Robert L. McDevitt's estate stipulated that a portion of the money endow faculty positions in disciplines such as theology and others that reflect McDevitt's "deep Catholic faith" and interests in science and technology, Georgetown said in a news release. McDevitt, who owned and operated a funeral home business in Binghamton, N.Y., graduated from Georgetown in 1940 and died in September at age 90.

School officials said the gift, like many university donations that come with conditions, also must support faculty compensation, research and other infrastructure needs meant to raise the school's profile and produce work of "national and international distinction," according to a university statement.

Georgetown officials said they were ecstatic about the donation, given the state of the economy and rapidly declining endowments at many universities. The biggest previous gift to the university was a $30 million donation from Robert E. McDonough to the business school, which bears his name.

Georgetown, whose endowment reached $1 billion for the first time a year ago, announced last month that the fund had dropped almost 10 percent as of Sept. 30 to $964 million.

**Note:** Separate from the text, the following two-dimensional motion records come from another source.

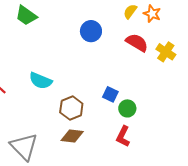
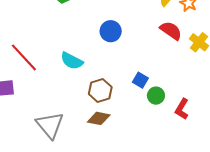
blue circle: (91, 31) -> (111, 31), moved
red L-shape: (123, 136) -> (182, 109), moved

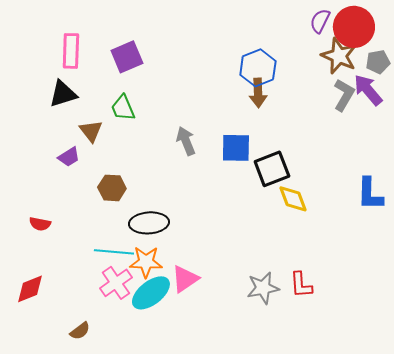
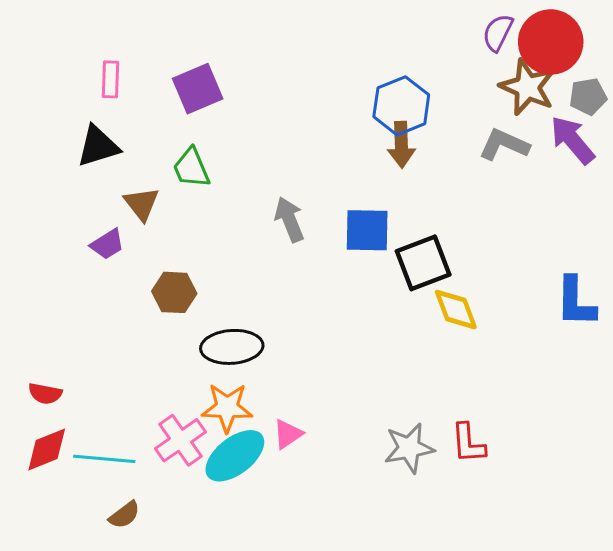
pink rectangle: (71, 51) -> (110, 79), size x0.7
gray L-shape: (344, 95) -> (504, 145), moved, turned -96
red semicircle: (40, 224) -> (45, 394), moved
cyan line: (114, 252) -> (104, 459), moved
pink triangle: (185, 279) -> (288, 434), size x0.7

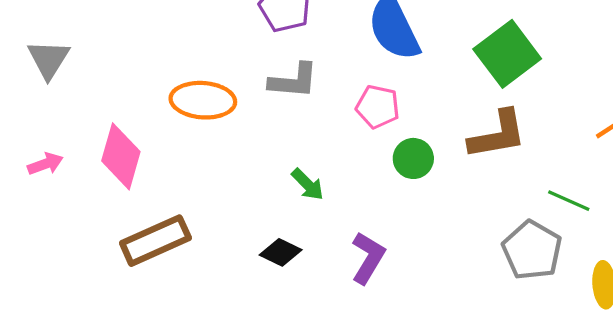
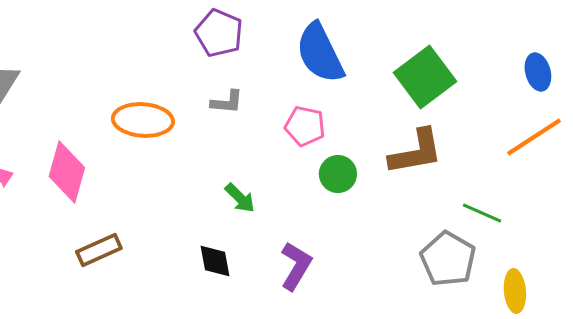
gray L-shape: (294, 81) -> (227, 102), size x0.7
brown rectangle: (155, 241) -> (99, 250), size x0.7
black diamond: (281, 252) -> (215, 261), turned 54

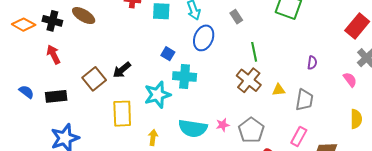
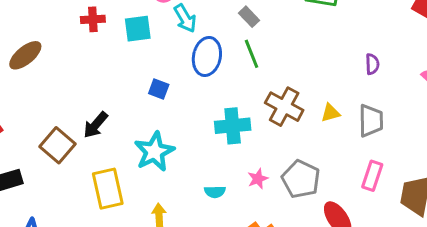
brown ellipse: (84, 16) -> (25, 55), turned -60
green line: (254, 52) -> (252, 54), moved
cyan cross: (185, 77) -> (233, 126), moved
cyan semicircle: (193, 128) -> (215, 192), size x0.5

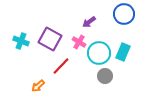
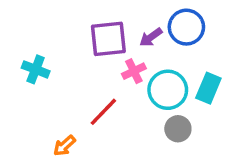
blue circle: (124, 14) -> (186, 27), moved
purple square: (50, 39) -> (108, 39), moved, turned -35
pink cross: (79, 42) -> (134, 71), turned 32

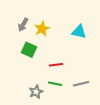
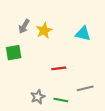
green square: (29, 50) -> (14, 53), moved, turned -35
green line: (55, 84) -> (61, 100), moved

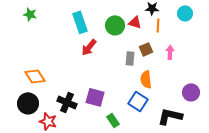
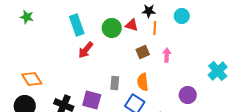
gray rectangle: (130, 58) -> (115, 83), moved

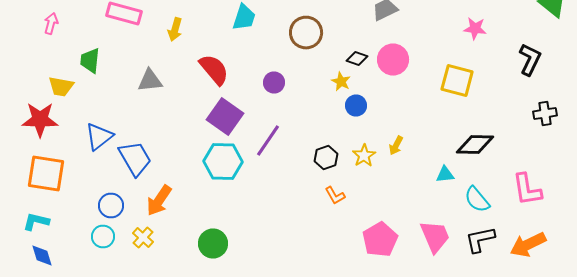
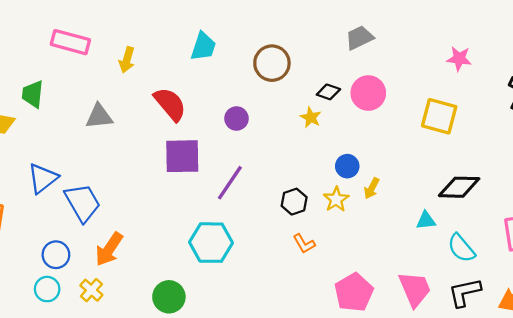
blue circle: (356, 106) -> (347, 166), moved
purple square: (225, 116) -> (182, 156), turned -36
cyan hexagon: (223, 162) -> (211, 243), moved

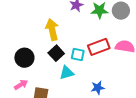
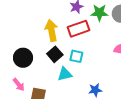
red rectangle: (99, 47) -> (79, 29), moved
pink arrow: (21, 85) -> (19, 85), turned 80

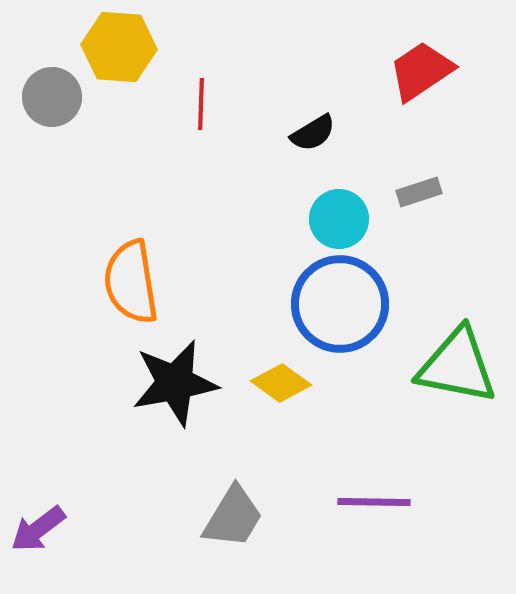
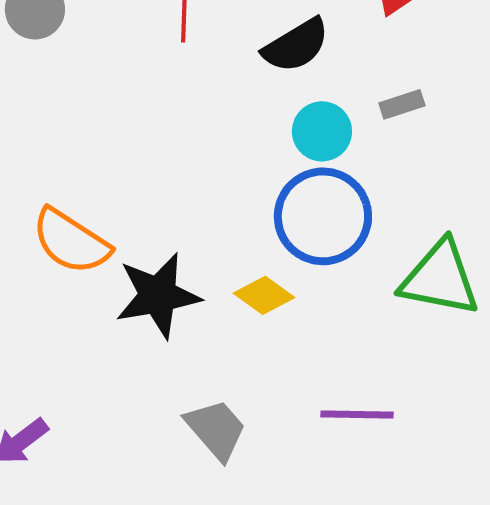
black semicircle: (313, 133) -> (296, 45), size x1.5
orange semicircle: (131, 282) -> (71, 241), moved, turned -48
gray trapezoid: (233, 517) -> (216, 429), turned -72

"This comes at a very opportune time," said Chester Gillis, interim dean of the College of Arts and Sciences. "We're trying to invest in our faculty, to enhance the excellence of the faculty and hire new faculty at the senior level who are already accomplished scholars. This will be a great morale boost here. We're still hiring, but some schools are putting on a freeze."

The gift is smaller than donations of several hundred million dollars made to other elite universities, many around the height of the dot-com boom. Georgetown, considered an elite private school, does not have the financial might of institutions such as Harvard and Stanford, which have multibillion-dollar endowments, and major public universities that have larger alumni bases.

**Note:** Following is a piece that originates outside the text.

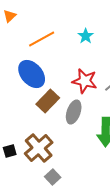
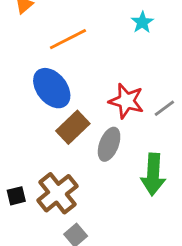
cyan star: (86, 36) -> (142, 22), moved

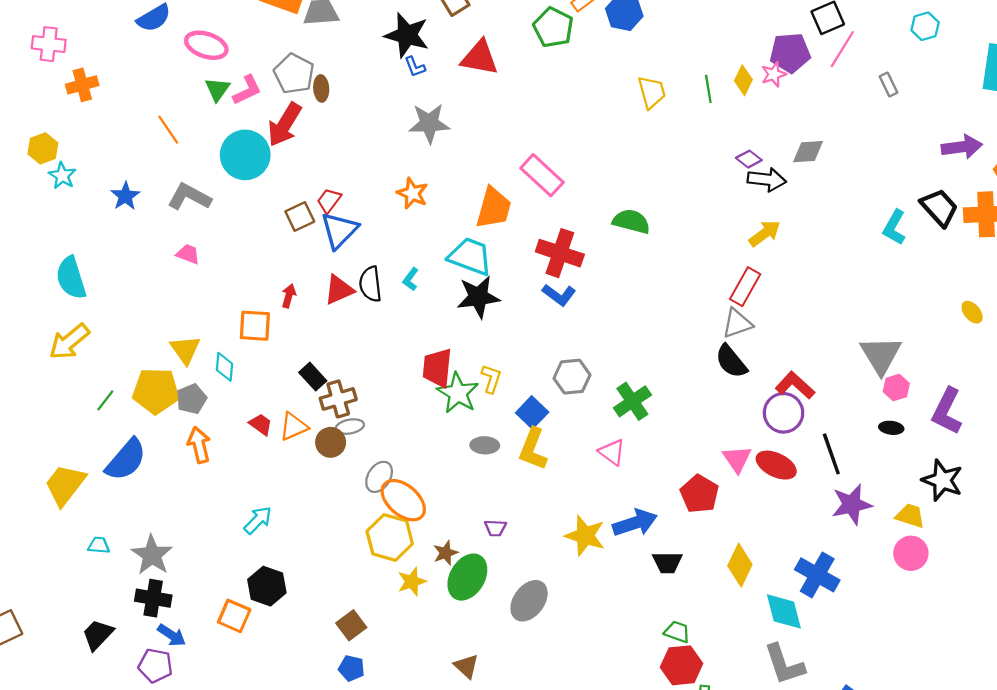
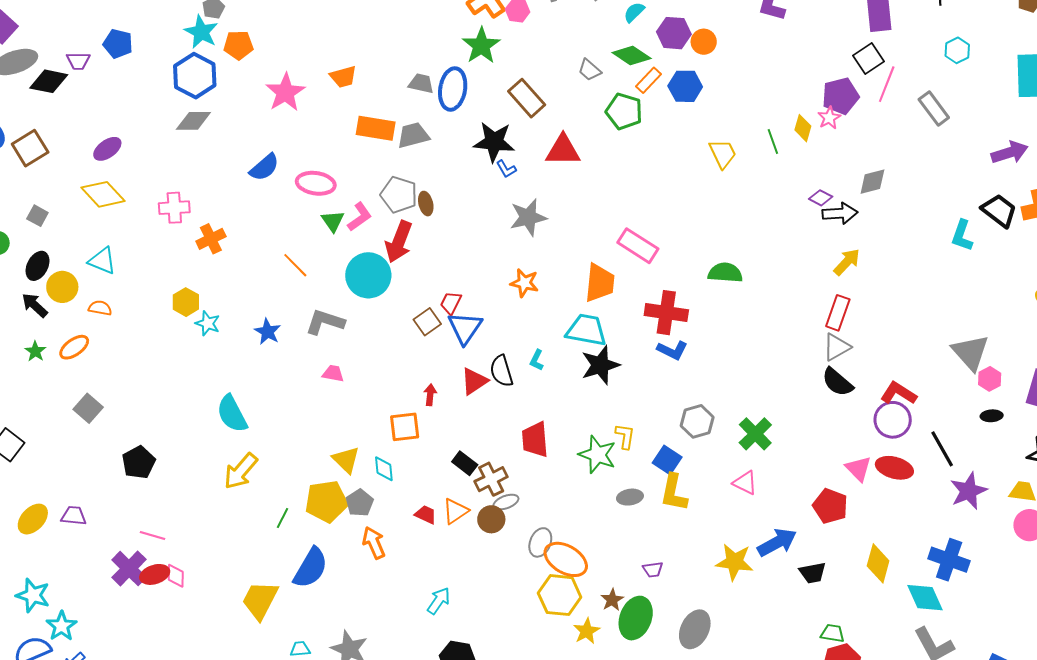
gray rectangle: (888, 85) -> (934, 108), size x1.6
red trapezoid: (437, 368) -> (535, 440), moved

"You don't have the same number of graduates out there as you do from other institutions," said John Walda, president and chief executive of the National Association of College and University Business Officers. "And in some other institutions, students come from families with multi-generational histories of philanthropy."

In the Washington region, many universities have received larger gifts: $160 million to the University of Richmond in 1995; $154 million to Johns Hopkins University in Baltimore in 2001; and $100 million to the University of Virginia last year.

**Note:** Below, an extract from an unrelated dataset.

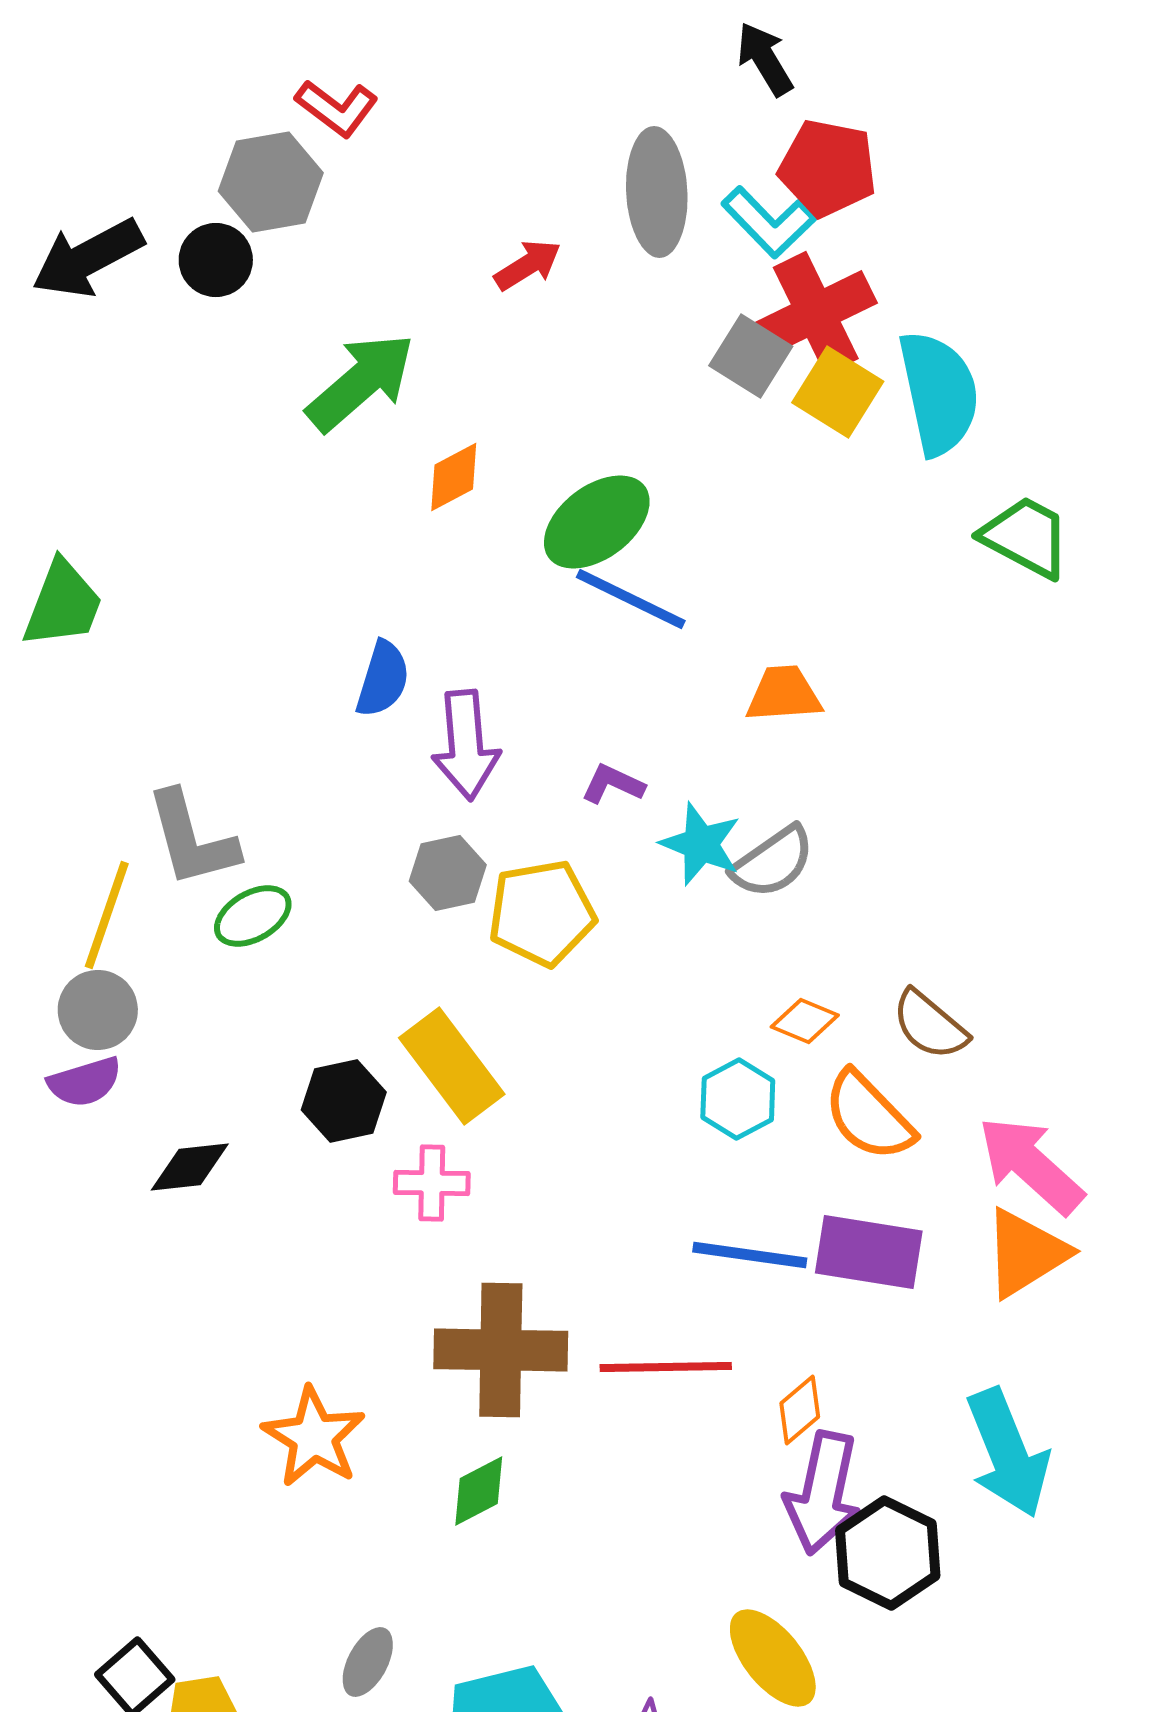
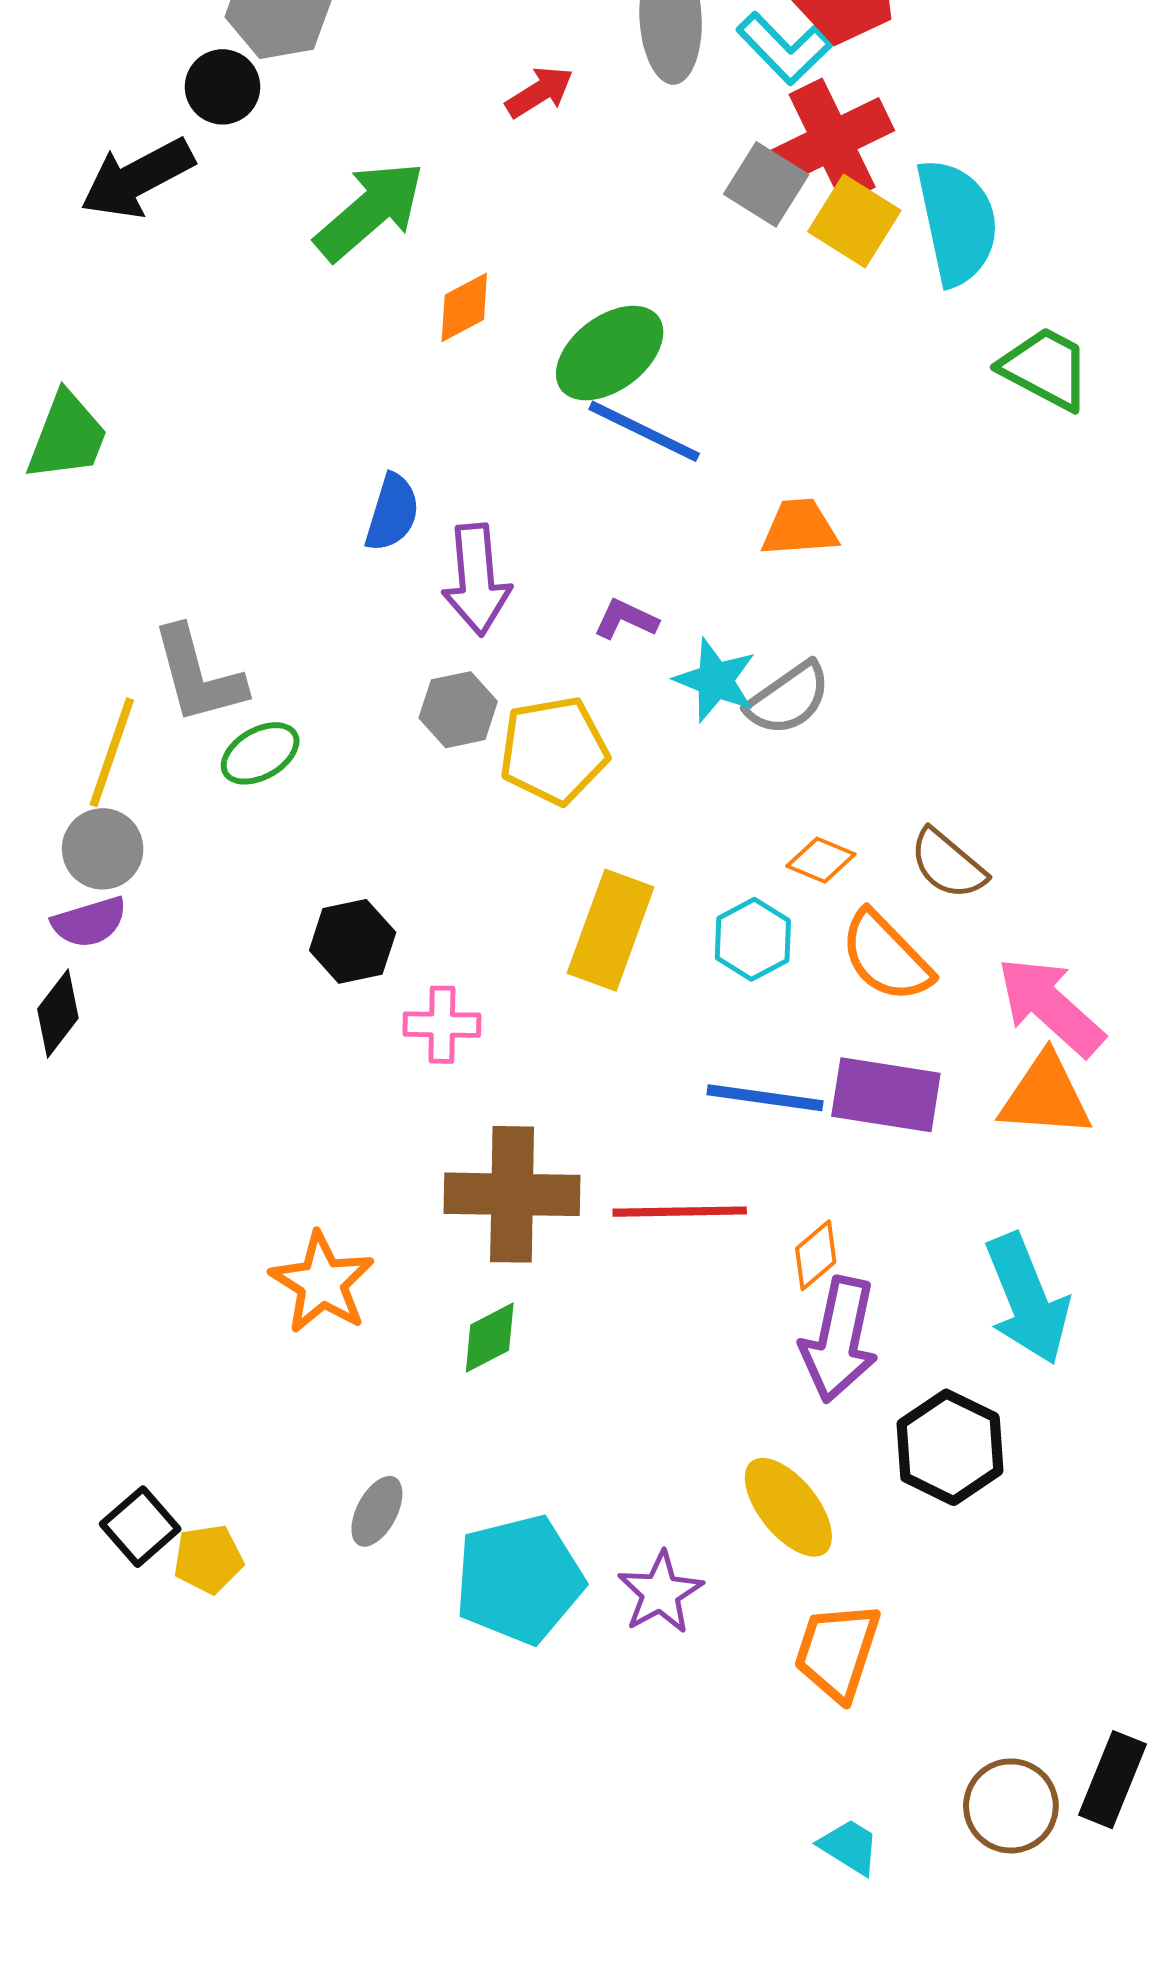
black arrow: (88, 258) -> (137, 178), moved
yellow rectangle: (452, 1066) -> (611, 930), moved, turned 57
black diamond: (190, 1167) -> (58, 1013), moved, turned -46
orange triangle: (1026, 1253) -> (1045, 1096), turned 36
black hexagon: (888, 1553) -> (950, 1447), moved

George Washington University announced yesterday that it had received a $1.05 million gift from Kuwait and its emir, Sheikh Sabah Al-Ahmad Al-Jaber Al-Sabah, to support Middle East studies at its international affairs school.

The timing of the Georgetown gift is fortuitous. The recession has made donors and other philanthropists wary about giving. Many universities are expecting families to rely more on financial aid, which could sap funding for other needs.

"Fundraising and gift-gifting have slowed down in the last couple months, no question about it, to all charitable organizations," said Timothy Seiler, a director at the Center on Philanthropy at Indiana University. "It's certainly fortunate for anyone to receive a gift of this size, particularly now."

Terry Reynolds, chairman of Georgetown's theology department, said he had been hearing "through sources" in the past week or two that a "gift was in the works and that it was sizable." When he learned yesterday that a portion of the McDevitt gift must be spent on disciplines related to theology, he said he was moved.

"I was very pleased, naturally," said Reynolds, who added that he wants to learn more about the gift to determine whether it can be applied to his department. In general, he said, "we'd like more funding for research leaves and more faculty. But it isn't as if we have gaping holes in the department and this money will make us whole."

The $75 million gift, most of which is in IBM stock, might never have existed had it not been for McDevitt's mother, Mary McDevitt, according to Georgetown. Mary McDevitt served as secretary to the president of the Computing-Tabulating-Recording Co., the predecessor to IBM. She worked there from 1895 to 1905 and borrowed $125 to buy company stock.

"Those original shares," the university statement said, "were still part of [Robert McDevitt's] portfolio of IBM stock."

Staff researcher Meg Smith contributed to this report.